Pollock died in a car crash while driving drunk in 1956. Even after Pollock’s death the CIA continued to promote his works by funding and organizing posthumous exhibitions. But the CIA’s covert art agenda was unmasked in 1967 when Ramparts magazine published revelations about the entire CIA affair. However, the CCF was reorganized into the International Association for Cultural Freedom (IACF), which extended the CIA’s covert art operations for another decade.

The CIA-Rockefeller effort was mostly successful. They turned realism passe (something in the past) as art critics kept on praising “action painting.” Galleries, museums and collectors spent a considerable sum of money on collecting abstract expressionist works while realist works languished in obscurity. The Rockefellers and other art investors got a handsome return on their art investment: The CIA secretly used American tax payer dollars to promote abstract expressionist works around the world and pumped up the value of those artworks.
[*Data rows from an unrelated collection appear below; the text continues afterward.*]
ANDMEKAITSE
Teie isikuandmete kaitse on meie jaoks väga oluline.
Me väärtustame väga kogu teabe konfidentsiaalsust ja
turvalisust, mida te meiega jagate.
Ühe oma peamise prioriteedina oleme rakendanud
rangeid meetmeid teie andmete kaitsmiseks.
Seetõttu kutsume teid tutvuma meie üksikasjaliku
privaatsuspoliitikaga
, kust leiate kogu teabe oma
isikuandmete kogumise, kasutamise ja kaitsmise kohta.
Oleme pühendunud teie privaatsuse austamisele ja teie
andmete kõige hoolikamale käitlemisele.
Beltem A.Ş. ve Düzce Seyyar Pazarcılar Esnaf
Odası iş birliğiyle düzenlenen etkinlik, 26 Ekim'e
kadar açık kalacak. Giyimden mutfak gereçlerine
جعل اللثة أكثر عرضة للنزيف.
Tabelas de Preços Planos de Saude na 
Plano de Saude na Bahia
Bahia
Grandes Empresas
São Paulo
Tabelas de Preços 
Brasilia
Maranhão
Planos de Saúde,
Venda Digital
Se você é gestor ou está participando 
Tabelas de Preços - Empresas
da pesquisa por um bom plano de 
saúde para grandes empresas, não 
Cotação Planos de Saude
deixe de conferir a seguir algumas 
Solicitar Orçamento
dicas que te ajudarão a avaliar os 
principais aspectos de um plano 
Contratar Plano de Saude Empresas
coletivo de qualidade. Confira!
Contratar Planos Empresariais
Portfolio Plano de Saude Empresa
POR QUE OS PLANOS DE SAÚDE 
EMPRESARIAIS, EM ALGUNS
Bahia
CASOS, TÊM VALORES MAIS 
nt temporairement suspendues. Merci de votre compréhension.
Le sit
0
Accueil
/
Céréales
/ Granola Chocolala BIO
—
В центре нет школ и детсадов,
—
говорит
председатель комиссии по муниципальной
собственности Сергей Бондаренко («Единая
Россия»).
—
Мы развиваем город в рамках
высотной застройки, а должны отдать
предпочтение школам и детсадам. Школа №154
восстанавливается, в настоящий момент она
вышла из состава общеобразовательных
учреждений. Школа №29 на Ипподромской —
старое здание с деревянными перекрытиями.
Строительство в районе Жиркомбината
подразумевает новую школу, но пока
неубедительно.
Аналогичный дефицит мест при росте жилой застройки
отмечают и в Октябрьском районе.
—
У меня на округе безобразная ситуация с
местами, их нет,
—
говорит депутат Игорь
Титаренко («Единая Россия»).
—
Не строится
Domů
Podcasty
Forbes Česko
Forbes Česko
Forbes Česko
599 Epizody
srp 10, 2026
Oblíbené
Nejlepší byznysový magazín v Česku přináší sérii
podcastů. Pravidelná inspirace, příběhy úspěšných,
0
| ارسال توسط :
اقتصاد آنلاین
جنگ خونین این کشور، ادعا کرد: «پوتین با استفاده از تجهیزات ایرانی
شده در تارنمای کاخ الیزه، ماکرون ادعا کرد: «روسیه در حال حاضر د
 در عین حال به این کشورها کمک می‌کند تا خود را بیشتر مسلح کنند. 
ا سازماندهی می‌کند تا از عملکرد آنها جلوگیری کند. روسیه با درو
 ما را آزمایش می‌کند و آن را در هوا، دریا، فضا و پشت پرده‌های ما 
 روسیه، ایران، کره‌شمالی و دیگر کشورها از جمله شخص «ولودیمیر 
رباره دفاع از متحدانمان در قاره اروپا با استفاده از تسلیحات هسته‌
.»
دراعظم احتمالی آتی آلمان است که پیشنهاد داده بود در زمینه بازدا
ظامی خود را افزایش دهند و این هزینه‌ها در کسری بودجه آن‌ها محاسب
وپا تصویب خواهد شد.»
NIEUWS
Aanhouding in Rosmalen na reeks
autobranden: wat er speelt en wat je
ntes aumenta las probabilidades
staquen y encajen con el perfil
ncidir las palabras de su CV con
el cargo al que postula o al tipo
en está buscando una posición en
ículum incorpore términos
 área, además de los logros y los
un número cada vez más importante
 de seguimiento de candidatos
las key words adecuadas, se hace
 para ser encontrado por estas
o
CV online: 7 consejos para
This enabled the Rockefellers and others to donate the artworks they owned to public museums for hundreds of millions of dollars of tax deductions for the corporations they owned or controlled. Moreover, those rich art donators probably got to be on the board of directors of those art museums, which afforded them tax-free expense accounts funded by the tax payer. Finally and most importantly, the art world has not fully recovered from this CIA-Rockefeller travesty and, to this day, the American elite favor nonrepresentational over realist artworks for reasons that elude them.